Here are some things to consider when choosing a naming scheme:

File names should be unique. To avoid confusion or data loss if they get moved around, avoid having files with the same name, even if they're in different folders.
File names should embody their content by indicating its major parameters as components of the file name, such as:
- The date the data in the file was collected
- The project the data was collected for
- The experiment the data was collected in
- The sample the data was collected from
- The instrument the data was collected by
- The location the data was collected at
- The state or nature of the data: raw, transformed, final, documentation, meeting notes, etc
- An identifier indicating the person responsible for creating or transforming the data in the file, such as their last name
- A version number to indicate the work history of the file
Dates in file names should use YYYYMMDD or YYYY-MM-DD format so that they sort chronologically in file folders.
File name components should be evident and non-cryptic:
- Use meaningful abbreviations
- Use CamelCase to make phrases more readable
Numbers in file names should use an extensible numbering scheme. Because computers sort numbers like letters, this means padding numbers with as many zeros as needed for the total number of files in order to sort appropriately in file folders. For example, instead of numbering files from 1-100, use 001-100 instead.
The components of your file names should be arranged from general to specific to group logically in file folders.
Characters in file names should be limited to numbers, letters, dashes, and underscores:
- Avoid special characters: they may not be supported on all computer systems and can lead to data loss when moving files between systems.
- Avoid spaces: file names with spaces need to be surrounded by quotes when referenced at the command line, and spaces in URLs are converted to the encoded space character by web browsers
- Consider using dashes instead of underscores for better matching in web searches and regular expressions and better readability in URLs
- See Of Spaces, Underscores and Dashes by Jeff Atwood for more thoughts on the pitfalls of spaces in file names and the pros and cons of dashes vs underscores. Read the comments, too!
Consider keeping file names to fewer than 50 characters for readability and system compatibility.
Whatever conventions you choose, be consistent and document your decisions!

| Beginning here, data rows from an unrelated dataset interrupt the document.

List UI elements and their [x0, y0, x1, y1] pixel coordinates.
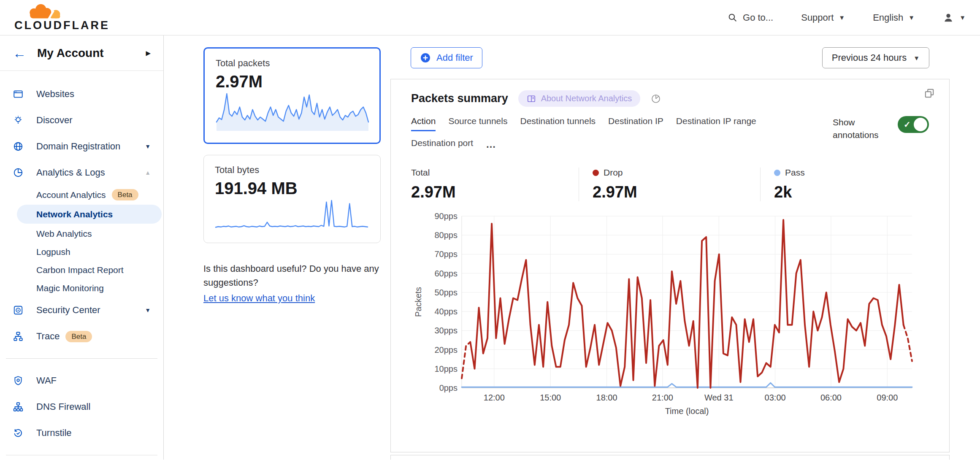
sidebar-item-waf[interactable]: WAF	[0, 368, 163, 394]
sidebar-item-trace[interactable]: Trace Beta	[0, 323, 163, 349]
sidebar-item-web-analytics[interactable]: Web Analytics	[0, 225, 163, 243]
annotations-toggle[interactable]: ✓	[898, 116, 929, 133]
cloudflare-logo[interactable]: CLOUDFLARE	[14, 3, 92, 32]
summary-column: Total packets 2.97M Total bytes 191.94 M…	[164, 35, 390, 460]
sidebar-divider	[6, 358, 157, 359]
beta-badge: Beta	[65, 331, 92, 342]
about-badge-label: About Network Analytics	[541, 94, 632, 103]
show-annotations-control: Show annotations ✓	[833, 116, 929, 153]
sidebar-item-label: Logpush	[36, 247, 70, 257]
sidebar-item-dns-firewall[interactable]: DNS Firewall	[0, 394, 163, 420]
line-chart[interactable]: 0pps10pps20pps30pps40pps50pps60pps70pps8…	[411, 211, 930, 422]
cloudflare-wordmark: CLOUDFLARE	[14, 19, 110, 32]
sidebar-item-label: Carbon Impact Report	[36, 265, 124, 275]
globe-icon	[13, 141, 24, 152]
tab-source-tunnels[interactable]: Source tunnels	[448, 116, 507, 131]
check-icon: ✓	[904, 119, 911, 130]
sidebar-item-label: Web Analytics	[36, 229, 92, 239]
svg-text:50pps: 50pps	[435, 288, 458, 297]
plus-circle-icon	[420, 52, 431, 63]
stat-total: Total 2.97M	[411, 168, 579, 201]
tab-more-ellipsis[interactable]: …	[486, 138, 496, 153]
sidebar-item-label: Discover	[36, 115, 151, 126]
sidebar-item-label: Turnstile	[36, 428, 151, 438]
sidebar-item-label: Trace	[36, 331, 60, 342]
sidebar-item-label: Account Analytics	[36, 190, 106, 200]
pie-chart-toggle-icon[interactable]	[650, 93, 661, 104]
show-annotations-label: Show annotations	[833, 116, 886, 142]
tab-destination-ip[interactable]: Destination IP	[608, 116, 663, 131]
chevron-down-icon: ▼	[959, 14, 966, 21]
stat-drop: Drop 2.97M	[579, 168, 760, 201]
svg-text:Wed 31: Wed 31	[704, 393, 734, 402]
goto-search[interactable]: Go to...	[727, 12, 773, 23]
svg-text:20pps: 20pps	[435, 345, 458, 354]
lightbulb-icon	[13, 115, 24, 126]
sidebar-item-carbon-impact-report[interactable]: Carbon Impact Report	[0, 261, 163, 279]
add-filter-button[interactable]: Add filter	[411, 47, 482, 68]
feedback-link[interactable]: Let us know what you think	[203, 291, 315, 305]
stat-value: 2.97M	[593, 183, 747, 201]
sidebar-item-network-analytics[interactable]: Network Analytics	[17, 205, 162, 224]
svg-text:40pps: 40pps	[435, 307, 458, 316]
back-arrow-icon[interactable]: ←	[13, 46, 26, 60]
stat-value: 2k	[774, 183, 805, 201]
app-header: CLOUDFLARE Go to... Support ▼ English ▼ …	[0, 0, 980, 35]
sidebar-item-label: Domain Registration	[36, 141, 145, 152]
sidebar-item-logpush[interactable]: Logpush	[0, 243, 163, 261]
tabs-row: Action Source tunnels Destination tunnel…	[411, 116, 929, 153]
sidebar-item-label: DNS Firewall	[36, 401, 151, 412]
tab-action[interactable]: Action	[411, 116, 436, 131]
sidebar-item-magic-monitoring[interactable]: Magic Monitoring	[0, 279, 163, 297]
sidebar-item-domain-registration[interactable]: Domain Registration ▼	[0, 133, 163, 160]
total-packets-card[interactable]: Total packets 2.97M	[203, 47, 381, 144]
network-tree-icon	[13, 401, 24, 412]
toggle-knob	[914, 118, 927, 131]
svg-text:Time (local): Time (local)	[665, 406, 709, 416]
svg-text:15:00: 15:00	[540, 393, 561, 402]
sidebar-item-websites[interactable]: Websites	[0, 81, 163, 107]
packets-summary-panel: Packets summary About Network Analytics	[390, 79, 950, 452]
svg-text:12:00: 12:00	[484, 393, 505, 402]
about-network-analytics-badge[interactable]: About Network Analytics	[518, 90, 641, 107]
stat-label: Pass	[785, 168, 805, 178]
sidebar-item-security-center[interactable]: Security Center ▼	[0, 297, 163, 323]
sidebar-item-discover[interactable]: Discover	[0, 107, 163, 133]
svg-text:10pps: 10pps	[435, 364, 458, 373]
support-menu[interactable]: Support ▼	[801, 12, 845, 23]
language-label: English	[873, 12, 903, 23]
time-range-select[interactable]: Previous 24 hours ▼	[822, 47, 929, 68]
browser-icon	[13, 89, 24, 100]
stat-pass: Pass 2k	[760, 168, 818, 201]
sidebar-item-account-analytics[interactable]: Account Analytics Beta	[0, 186, 163, 204]
sidebar-item-turnstile[interactable]: Turnstile	[0, 420, 163, 446]
svg-text:09:00: 09:00	[877, 393, 898, 402]
account-menu[interactable]: ▼	[942, 12, 966, 24]
user-icon	[942, 12, 954, 24]
card-title: Total packets	[216, 58, 368, 69]
svg-text:60pps: 60pps	[435, 269, 458, 278]
add-filter-label: Add filter	[436, 52, 473, 63]
language-menu[interactable]: English ▼	[873, 12, 915, 23]
total-bytes-card[interactable]: Total bytes 191.94 MB	[203, 155, 381, 243]
tab-destination-port[interactable]: Destination port	[411, 138, 473, 153]
tab-destination-ip-range[interactable]: Destination IP range	[676, 116, 756, 131]
main-content: Add filter Previous 24 hours ▼ Packets s…	[390, 35, 950, 460]
stat-value: 2.97M	[411, 183, 566, 201]
sidebar-account-header: ← My Account ▶	[0, 35, 163, 71]
next-panel-partial	[390, 455, 950, 460]
expand-panel-icon[interactable]	[924, 88, 935, 100]
dimension-tabs: Action Source tunnels Destination tunnel…	[411, 116, 782, 153]
packets-chart: 0pps10pps20pps30pps40pps50pps60pps70pps8…	[411, 211, 929, 423]
card-value: 2.97M	[216, 72, 368, 91]
sidebar-item-label: Analytics & Logs	[36, 167, 145, 178]
shield-gear-icon	[13, 375, 24, 386]
chevron-right-icon[interactable]: ▶	[146, 49, 151, 57]
tab-destination-tunnels[interactable]: Destination tunnels	[520, 116, 596, 131]
beta-badge: Beta	[112, 189, 138, 200]
pie-chart-icon	[13, 167, 24, 178]
sidebar-item-analytics-logs[interactable]: Analytics & Logs ▲	[0, 160, 163, 186]
toolbar: Add filter Previous 24 hours ▼	[411, 47, 929, 68]
panel-title: Packets summary	[411, 92, 508, 105]
chevron-down-icon: ▼	[145, 307, 151, 314]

The following example filenames follow the guidance listed above:

20160104-ProjectA-Ex1-Test1-v01.xlsx
20160104-ProjectA-MeetingNotes-SmithE-v02.docx
ExperimentnamentName-InstrumentName-CaptureTime-ImageID.tif

Note how the components of each file name are meaningfully named, they're arranged from general to specific, they're separated with dashes, the dates use YYYYMMDD format, and the version numbers are zero-padded.

File Naming Convention Worksheet
This worksheet from Caltech Library walks researchers through the process of creating a file naming convention for a group of files. This process includes: choosing metadata, encoding and ordering the metadata, adding version information, and properly formatting the file names.

File Contents

In addition to thinking about how to organize files on disk and how to name them, you should also give consideration to organizing the contents of your files. These links offer some best practices.

Data Organization in Spreadsheets
A tutorial on best practices for organizing data in spreadsheets in order to make them more usable for analysis, from statistician Karl Broman.
Tidy Data
This article in the Journal of Statistical Software by data scientist Hadley Wickham outlines a standard method for displaying multivariate data in the form of a data matrix where each variable is a column, each observation is a row, and each type of observational unit is a table. It makes it easy to tidy messy datasets and to develop tools for data analysis.